Do you consider yourself to be an expert on any given topic? If you’ve ever spoken with authority about it, you may have assumed one of these flawed postures. (I have, but I’m working on doing better.) In Think Again, organizational psychologist and Wharton professor Adam Grant stresses that thinking flexibly is the only way to grow our knowledge and effectiveness. While preachers often speak from faith alone and politicians and prosecutors attack the opposing side, scientists operate from constant experimentation and the belief that causation is not correlation. They expect to be wrong, not the other way around. (As an aside, their necessary flexibility angers those who search for one definite answer.)

I try to think like a scientist as I help my students and their families (with occasional lapses). Too much changes every year in college admissions for any of us to speak with certainty. I would be ignoring the data if I advised every Cornell-hopeful to be confident of admission when the math proves the opposite. Applying to the “highly-rejective” colleges only makes sense if you, like a scientist, expect denial and rejoice in the unlikely event of admission. But, happily, thinking flexibly is often about all choices, not just limits.

Although I encourage students to be open-minded about majors and careers, many choose large public institutions where they feel compelled to pick a school within a college and/or a major. For pre-professionally-minded students, that’s fine. The problem is that others feel pressured to craft a path and career before they are ready to do so.

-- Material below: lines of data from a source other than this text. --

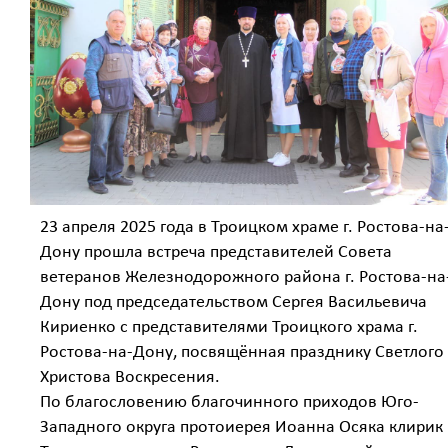
23 апреля 2025 года в Троицком храме г. Ростова-на
Дону прошла встреча представителей Совета
ветеранов Железнодорожного района г. Ростова-на
Дону под председательством Сергея Васильевича
Кириенко с представителями Троицкого храма г.
Ростова-на-Дону, посвящённая празднику Светлого
Христова Воскресения.
По благословению благочинного приходов Юго-
Западного округа протоиерея Иоанна Осяка клирик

Liberal arts colleges and even large research institutions like Tulane have long-offered interdisciplinary freshman seminars to small groups of students. These are creatively-blended academic, fun courses that stimulate critical thinking.

This week, a friend told me that the University of Wisconsin Madison offers FIGs (First Year Interest Groups), and that one of my incoming freshmen has chosen this smart way to make a large school smaller and understand the connections between academic fields. For example, the First Year Seminar Rainforests and Coral Reefs requires enrollment in chemistry and Spanish. It’s obvious that this course might stimulate a student’s interest in Environmental Science or Engineering as well.

I just learned about FIGs this week, which proves that there will always be something to discover even if it’s not brand-new. Learn to think flexibly to avoid Armchair Quarterback Syndrome, another one of Grant’s classifications. Particularly prevalent among privileged groups, those who have it confuse confidence with competence. Stay open-minded as you consider college options!